* Data supplied *
⟨
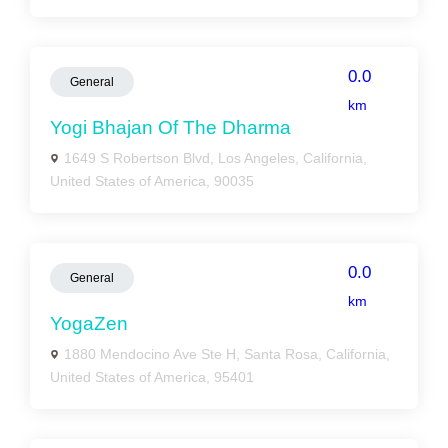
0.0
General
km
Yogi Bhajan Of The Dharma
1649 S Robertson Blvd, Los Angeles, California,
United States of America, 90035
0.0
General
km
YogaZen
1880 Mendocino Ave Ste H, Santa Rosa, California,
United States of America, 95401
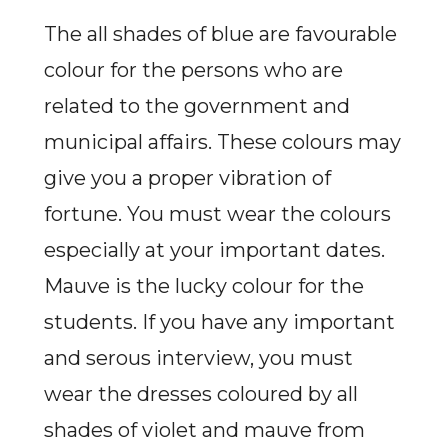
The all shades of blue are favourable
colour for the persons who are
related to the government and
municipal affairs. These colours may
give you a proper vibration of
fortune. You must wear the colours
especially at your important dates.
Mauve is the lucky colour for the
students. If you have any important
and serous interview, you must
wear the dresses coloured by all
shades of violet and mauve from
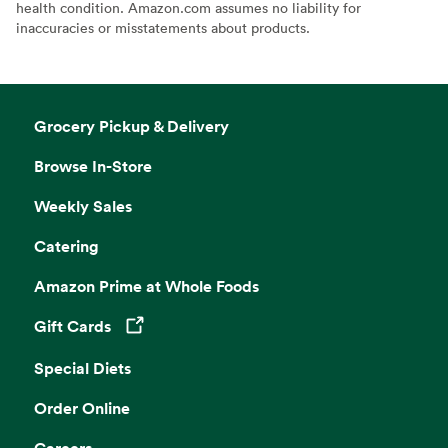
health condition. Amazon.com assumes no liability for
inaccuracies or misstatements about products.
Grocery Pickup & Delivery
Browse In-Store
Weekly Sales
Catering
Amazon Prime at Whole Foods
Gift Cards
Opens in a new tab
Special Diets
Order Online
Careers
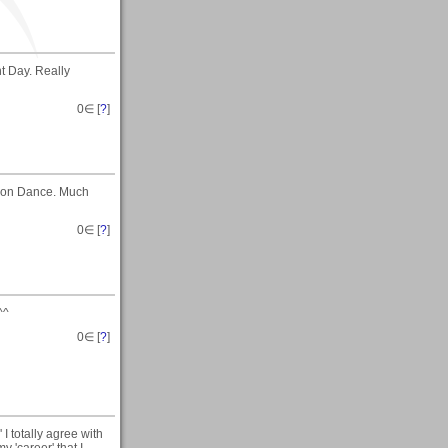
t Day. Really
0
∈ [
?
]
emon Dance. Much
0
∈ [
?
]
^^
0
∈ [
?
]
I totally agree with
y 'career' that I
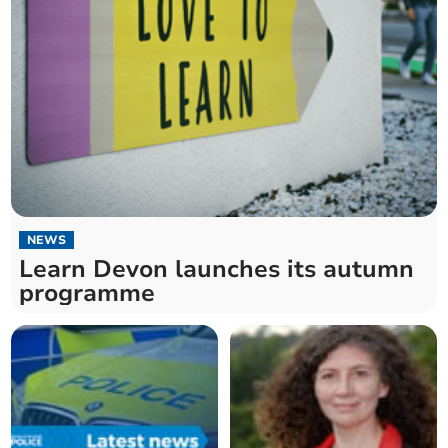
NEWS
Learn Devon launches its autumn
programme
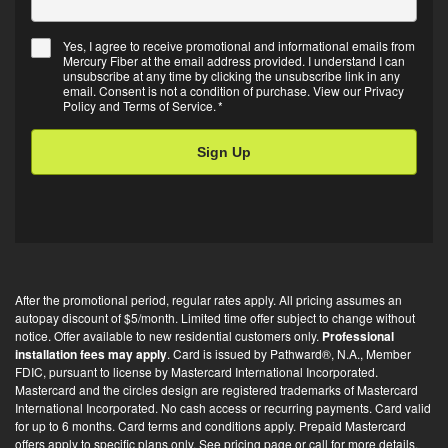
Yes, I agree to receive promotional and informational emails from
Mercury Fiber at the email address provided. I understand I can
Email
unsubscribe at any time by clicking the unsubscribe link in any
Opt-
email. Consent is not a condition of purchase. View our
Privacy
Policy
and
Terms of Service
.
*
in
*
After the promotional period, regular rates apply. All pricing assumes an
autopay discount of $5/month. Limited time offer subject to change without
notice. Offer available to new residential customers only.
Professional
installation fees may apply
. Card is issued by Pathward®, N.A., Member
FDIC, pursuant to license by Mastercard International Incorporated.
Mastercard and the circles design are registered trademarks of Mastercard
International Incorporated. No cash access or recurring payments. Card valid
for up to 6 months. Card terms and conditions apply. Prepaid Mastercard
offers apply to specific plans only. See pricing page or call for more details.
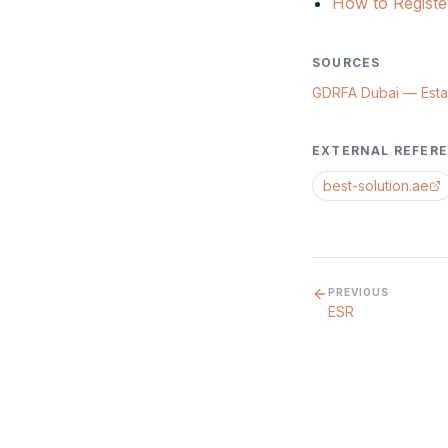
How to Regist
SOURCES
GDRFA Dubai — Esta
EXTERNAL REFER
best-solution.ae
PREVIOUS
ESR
⟩
⟨
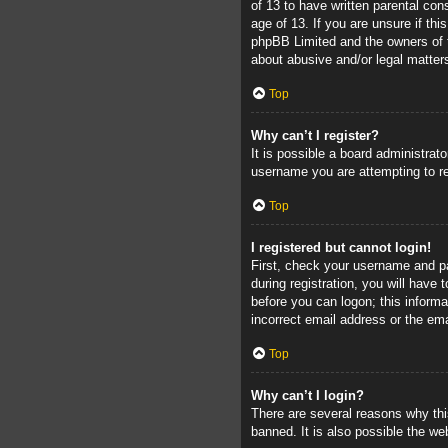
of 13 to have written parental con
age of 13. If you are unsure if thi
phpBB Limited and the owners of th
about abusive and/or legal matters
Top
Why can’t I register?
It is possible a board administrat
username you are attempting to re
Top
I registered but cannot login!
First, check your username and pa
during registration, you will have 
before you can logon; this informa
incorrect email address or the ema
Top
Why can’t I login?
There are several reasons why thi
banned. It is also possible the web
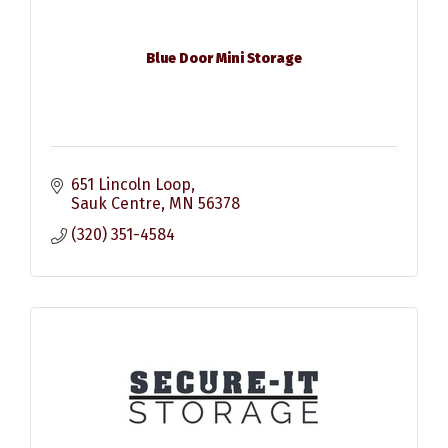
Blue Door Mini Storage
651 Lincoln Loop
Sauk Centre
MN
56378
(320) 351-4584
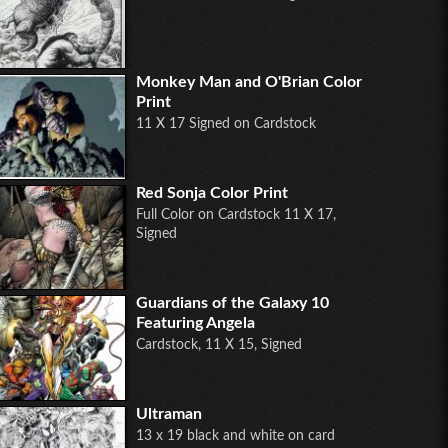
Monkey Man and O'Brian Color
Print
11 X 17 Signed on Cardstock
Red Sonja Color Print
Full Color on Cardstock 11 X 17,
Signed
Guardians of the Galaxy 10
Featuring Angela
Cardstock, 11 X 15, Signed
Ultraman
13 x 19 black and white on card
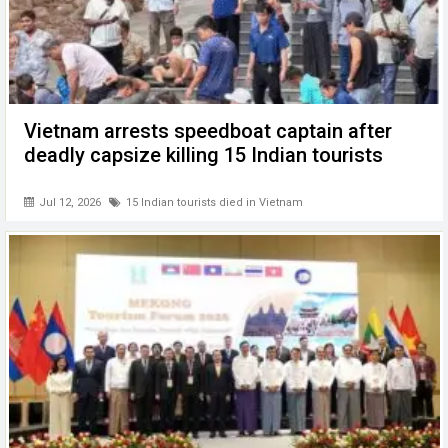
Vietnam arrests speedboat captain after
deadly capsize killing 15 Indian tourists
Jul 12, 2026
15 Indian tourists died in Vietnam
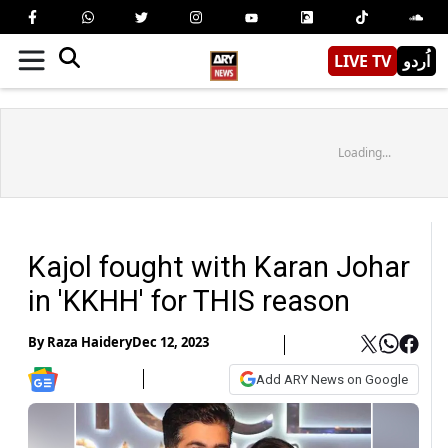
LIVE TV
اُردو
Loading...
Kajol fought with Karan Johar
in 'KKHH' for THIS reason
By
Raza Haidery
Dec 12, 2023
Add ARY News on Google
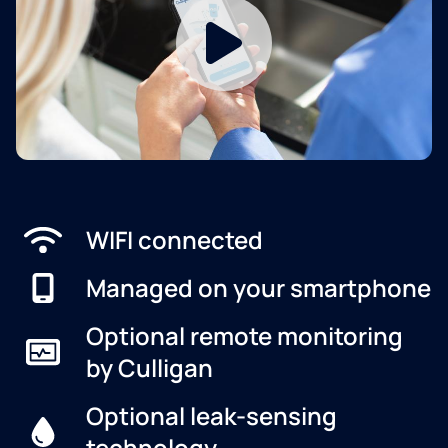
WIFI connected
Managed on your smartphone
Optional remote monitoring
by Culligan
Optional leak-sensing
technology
⟩
⟨
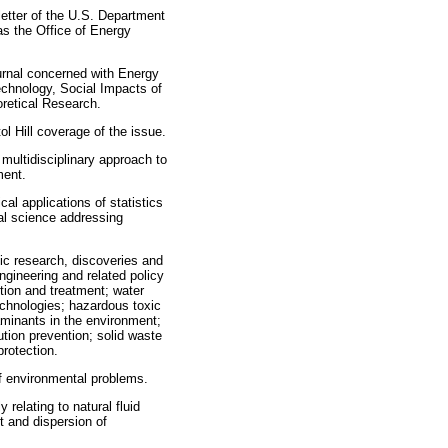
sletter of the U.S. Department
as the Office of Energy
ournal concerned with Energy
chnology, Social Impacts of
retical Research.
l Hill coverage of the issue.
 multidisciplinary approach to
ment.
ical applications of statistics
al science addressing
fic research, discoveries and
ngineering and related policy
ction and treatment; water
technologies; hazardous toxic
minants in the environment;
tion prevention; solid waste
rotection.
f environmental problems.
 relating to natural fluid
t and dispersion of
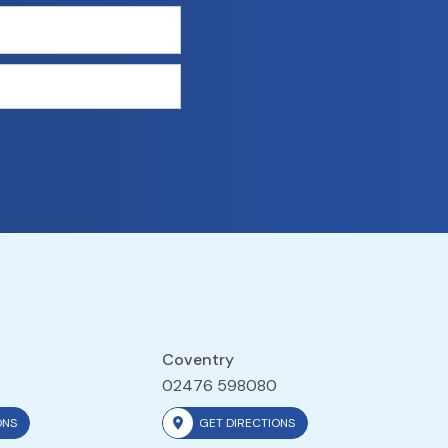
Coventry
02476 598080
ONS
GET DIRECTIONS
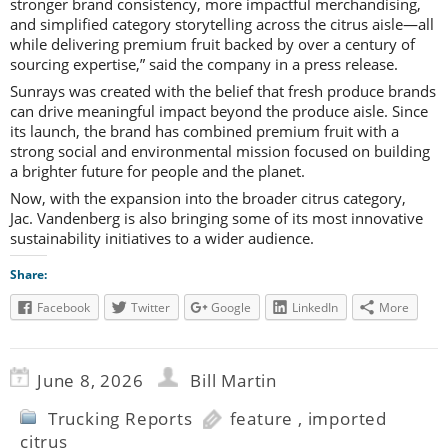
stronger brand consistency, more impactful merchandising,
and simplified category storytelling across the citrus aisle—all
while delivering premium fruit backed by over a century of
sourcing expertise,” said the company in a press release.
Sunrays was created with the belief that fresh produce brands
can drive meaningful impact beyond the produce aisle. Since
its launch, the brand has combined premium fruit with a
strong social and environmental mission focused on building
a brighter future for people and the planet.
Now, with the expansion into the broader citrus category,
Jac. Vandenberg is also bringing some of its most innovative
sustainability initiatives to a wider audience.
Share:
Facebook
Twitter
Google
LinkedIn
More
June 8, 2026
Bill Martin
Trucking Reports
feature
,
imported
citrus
⟩
* Problem details *
Take the material above and output only the lines from the one that contains "especially at your important dates." through the one that contains "Mastercard and the", ends included and images left out.

* Output of the exercise *
especially at your important dates.
Mauve is the lucky colour for the
students. If you have any important
and serous interview, you must
wear the dresses coloured by all
shades of violet and mauve from
health condition. Amazon.com assumes no liability for
inaccuracies or misstatements about products.
Grocery Pickup & Delivery
Browse In-Store
Weekly Sales
Catering
Amazon Prime at Whole Foods
Gift Cards
Opens in a new tab
Special Diets
Order Online
Careers
t Day. Really
0
∈ [
?
]
emon Dance. Much
0
∈ [
?
]
^^
0
∈ [
?
]
I totally agree with
y 'career' that I
NEWS
Learn Devon launches its autumn
programme
Yes, I agree to receive promotional and informational emails from
Mercury Fiber at the email address provided. I understand I can
Email
unsubscribe at any time by clicking the unsubscribe link in any
Opt-
email. Consent is not a condition of purchase. View our
Privacy
Policy
and
Terms of Service
.
*
in
*
After the promotional period, regular rates apply. All pricing assumes an
autopay discount of $5/month. Limited time offer subject to change without
notice. Offer available to new residential customers only.
Professional
installation fees may apply
. Card is issued by Pathward®, N.A., Member
FDIC, pursuant to license by Mastercard International Incorporated.
Mastercard and the circles design are registered trademarks of Mastercard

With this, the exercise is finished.